> **Problem description**
Reproduce the records below exactly, but only between the lines holding "Notizie (274, 2188)" and "Полезное (655, 1708)", inclusive.

> **Information given**
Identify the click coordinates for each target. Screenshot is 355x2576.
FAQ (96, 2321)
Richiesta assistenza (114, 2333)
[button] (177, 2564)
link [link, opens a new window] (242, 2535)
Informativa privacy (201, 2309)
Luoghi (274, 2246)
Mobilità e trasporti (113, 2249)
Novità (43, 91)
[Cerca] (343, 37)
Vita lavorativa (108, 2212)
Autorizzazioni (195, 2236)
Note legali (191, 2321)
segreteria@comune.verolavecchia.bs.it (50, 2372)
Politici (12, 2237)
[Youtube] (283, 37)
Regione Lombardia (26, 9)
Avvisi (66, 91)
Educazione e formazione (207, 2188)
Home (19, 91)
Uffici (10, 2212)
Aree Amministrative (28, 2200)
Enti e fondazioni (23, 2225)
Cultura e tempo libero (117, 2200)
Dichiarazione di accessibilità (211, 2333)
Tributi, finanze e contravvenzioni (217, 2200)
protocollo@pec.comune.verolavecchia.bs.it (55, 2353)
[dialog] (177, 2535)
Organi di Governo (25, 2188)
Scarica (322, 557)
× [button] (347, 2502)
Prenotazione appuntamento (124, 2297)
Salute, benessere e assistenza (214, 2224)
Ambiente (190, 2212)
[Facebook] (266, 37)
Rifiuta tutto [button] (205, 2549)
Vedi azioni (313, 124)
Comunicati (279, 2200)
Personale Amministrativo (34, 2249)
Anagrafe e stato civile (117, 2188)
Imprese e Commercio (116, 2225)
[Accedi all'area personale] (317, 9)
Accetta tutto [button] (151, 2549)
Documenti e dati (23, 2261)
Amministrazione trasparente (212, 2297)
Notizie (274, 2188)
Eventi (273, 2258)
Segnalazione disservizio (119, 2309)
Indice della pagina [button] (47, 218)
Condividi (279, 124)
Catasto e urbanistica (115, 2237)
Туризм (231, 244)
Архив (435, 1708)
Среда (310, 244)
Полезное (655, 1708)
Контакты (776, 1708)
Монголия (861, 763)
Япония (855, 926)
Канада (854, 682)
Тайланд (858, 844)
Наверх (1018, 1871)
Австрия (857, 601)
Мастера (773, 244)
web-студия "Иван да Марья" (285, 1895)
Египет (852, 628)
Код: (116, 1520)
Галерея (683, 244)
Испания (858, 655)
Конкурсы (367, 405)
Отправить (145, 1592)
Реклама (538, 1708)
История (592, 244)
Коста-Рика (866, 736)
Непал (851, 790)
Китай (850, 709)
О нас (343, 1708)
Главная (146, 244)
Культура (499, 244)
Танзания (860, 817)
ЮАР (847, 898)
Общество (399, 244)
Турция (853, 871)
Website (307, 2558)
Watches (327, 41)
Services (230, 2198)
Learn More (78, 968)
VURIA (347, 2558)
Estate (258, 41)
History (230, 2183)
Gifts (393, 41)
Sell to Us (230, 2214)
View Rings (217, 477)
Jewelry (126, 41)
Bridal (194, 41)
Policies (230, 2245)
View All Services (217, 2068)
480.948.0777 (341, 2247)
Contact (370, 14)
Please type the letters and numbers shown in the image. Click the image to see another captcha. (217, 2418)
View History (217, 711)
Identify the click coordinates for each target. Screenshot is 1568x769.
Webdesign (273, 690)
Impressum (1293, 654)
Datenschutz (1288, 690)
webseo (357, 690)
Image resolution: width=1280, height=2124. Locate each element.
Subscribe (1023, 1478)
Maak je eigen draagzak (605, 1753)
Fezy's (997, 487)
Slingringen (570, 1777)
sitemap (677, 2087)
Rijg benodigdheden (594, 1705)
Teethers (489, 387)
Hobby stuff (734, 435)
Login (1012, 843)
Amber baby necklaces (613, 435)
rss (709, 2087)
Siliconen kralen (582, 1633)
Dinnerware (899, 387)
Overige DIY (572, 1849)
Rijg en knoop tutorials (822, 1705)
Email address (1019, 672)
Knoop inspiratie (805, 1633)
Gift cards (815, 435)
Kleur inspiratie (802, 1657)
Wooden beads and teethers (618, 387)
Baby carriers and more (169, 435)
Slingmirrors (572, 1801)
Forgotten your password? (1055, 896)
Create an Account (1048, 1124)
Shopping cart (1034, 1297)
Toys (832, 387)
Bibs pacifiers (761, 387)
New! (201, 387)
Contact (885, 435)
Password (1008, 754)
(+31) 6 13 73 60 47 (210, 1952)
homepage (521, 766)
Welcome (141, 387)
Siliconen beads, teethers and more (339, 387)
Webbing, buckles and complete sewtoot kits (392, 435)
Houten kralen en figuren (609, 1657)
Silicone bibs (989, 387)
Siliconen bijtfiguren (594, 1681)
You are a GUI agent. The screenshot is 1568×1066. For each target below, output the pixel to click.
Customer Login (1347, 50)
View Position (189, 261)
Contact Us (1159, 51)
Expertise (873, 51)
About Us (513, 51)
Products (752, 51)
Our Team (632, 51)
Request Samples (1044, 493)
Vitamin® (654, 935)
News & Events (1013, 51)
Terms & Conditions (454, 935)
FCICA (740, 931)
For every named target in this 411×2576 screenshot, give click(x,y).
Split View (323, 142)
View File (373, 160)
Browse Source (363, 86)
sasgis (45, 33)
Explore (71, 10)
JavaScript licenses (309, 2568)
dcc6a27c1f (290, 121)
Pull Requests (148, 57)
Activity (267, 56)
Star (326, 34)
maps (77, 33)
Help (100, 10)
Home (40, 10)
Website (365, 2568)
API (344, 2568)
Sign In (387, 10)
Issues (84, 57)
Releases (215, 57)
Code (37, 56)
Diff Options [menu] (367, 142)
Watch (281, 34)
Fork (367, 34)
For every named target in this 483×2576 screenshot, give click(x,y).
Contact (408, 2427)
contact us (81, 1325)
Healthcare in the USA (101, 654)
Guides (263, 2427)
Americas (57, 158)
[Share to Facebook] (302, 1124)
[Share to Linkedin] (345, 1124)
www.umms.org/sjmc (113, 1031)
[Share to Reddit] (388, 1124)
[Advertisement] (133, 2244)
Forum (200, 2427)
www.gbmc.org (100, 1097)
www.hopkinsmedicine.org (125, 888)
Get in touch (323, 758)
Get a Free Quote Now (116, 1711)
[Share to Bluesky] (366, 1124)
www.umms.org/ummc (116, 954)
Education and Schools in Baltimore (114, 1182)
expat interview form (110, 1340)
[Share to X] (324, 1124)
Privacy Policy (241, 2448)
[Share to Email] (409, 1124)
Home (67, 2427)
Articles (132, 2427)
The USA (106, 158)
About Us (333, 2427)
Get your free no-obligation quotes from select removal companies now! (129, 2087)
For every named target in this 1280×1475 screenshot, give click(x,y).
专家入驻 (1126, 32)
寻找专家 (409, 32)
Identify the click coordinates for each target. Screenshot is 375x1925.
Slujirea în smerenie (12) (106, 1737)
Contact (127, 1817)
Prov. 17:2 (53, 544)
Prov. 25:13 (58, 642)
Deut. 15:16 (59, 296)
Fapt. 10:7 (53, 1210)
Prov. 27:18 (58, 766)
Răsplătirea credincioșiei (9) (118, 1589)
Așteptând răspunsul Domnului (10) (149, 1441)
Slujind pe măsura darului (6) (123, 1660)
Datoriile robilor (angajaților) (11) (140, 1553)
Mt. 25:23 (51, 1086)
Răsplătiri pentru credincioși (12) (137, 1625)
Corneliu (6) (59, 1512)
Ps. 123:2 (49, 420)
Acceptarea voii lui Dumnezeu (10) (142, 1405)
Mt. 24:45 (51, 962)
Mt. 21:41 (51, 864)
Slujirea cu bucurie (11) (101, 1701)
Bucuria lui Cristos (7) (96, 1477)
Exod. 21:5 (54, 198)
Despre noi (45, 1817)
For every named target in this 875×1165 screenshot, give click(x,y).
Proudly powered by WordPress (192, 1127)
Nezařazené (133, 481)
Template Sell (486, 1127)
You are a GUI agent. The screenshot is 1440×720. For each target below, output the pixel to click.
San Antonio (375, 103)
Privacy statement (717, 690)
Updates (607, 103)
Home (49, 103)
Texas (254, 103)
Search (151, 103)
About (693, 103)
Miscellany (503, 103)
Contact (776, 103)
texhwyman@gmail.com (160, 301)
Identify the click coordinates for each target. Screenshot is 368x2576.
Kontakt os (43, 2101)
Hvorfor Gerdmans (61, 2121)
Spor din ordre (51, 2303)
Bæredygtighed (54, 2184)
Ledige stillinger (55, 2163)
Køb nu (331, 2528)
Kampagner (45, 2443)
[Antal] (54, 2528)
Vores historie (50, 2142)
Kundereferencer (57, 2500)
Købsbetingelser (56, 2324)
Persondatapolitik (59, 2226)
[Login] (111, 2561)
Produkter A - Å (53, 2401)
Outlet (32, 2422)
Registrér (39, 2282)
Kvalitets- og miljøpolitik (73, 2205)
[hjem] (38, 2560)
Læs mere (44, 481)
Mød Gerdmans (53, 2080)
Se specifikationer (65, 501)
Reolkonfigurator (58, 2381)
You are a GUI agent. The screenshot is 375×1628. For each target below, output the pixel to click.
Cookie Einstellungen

> **Response below**
Notizie (274, 2188)
Eventi (273, 2258)
Segnalazione disservizio (119, 2309)
Indice della pagina [button] (47, 218)
Condividi (279, 124)
Catasto e urbanistica (115, 2237)
Туризм (231, 244)
Архив (435, 1708)
Среда (310, 244)
Полезное (655, 1708)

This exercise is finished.